LoggerAndTracer defines an interface for logging and tracing.

type LoggerWithNoopTracer

type LoggerWithNoopTracer struct {
	Logger
}

LoggerWithNoopTracer wraps a logger and does no tracing.

func (*LoggerWithNoopTracer) Eventf

func (*LoggerWithNoopTracer) Eventf(ctx context.Context, format string, args ...interface{})

Eventf implements LoggerAndTracer.

func (*LoggerWithNoopTracer) IsTracingEnabled

func (*LoggerWithNoopTracer) IsTracingEnabled(ctx context.Context) bool

IsTracingEnabled implements LoggerAndTracer.

type Merge

type Merge func(key, value []byte) (ValueMerger, error)

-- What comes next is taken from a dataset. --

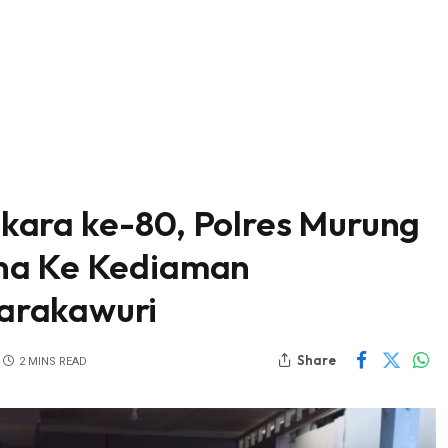
kara ke-80, Polres Murung
na Ke Kediaman
arakawuri
Share
2 MINS READ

Merge creates a ValueMerger for the specified key initialized with the value of one merge operand.

type Merger

type Merger struct {
	Merge Merge

	// Name is the name of the merger.
	//
	// Pebble stores the merger name on disk, and opening a database with a
	// different merger from the one it was created with will result in an error.
	Name string
}

Merger defines an associative merge operation. The merge operation merges two or more values for a single key. A merge operation is requested by writing a value using {Batch,DB}.Merge(). The value at that key is merged with any existing value. It is valid to Set a value at a key and then Merge a new value. Similar to non-merged values, a merged value can be deleted by either Delete or DeleteRange.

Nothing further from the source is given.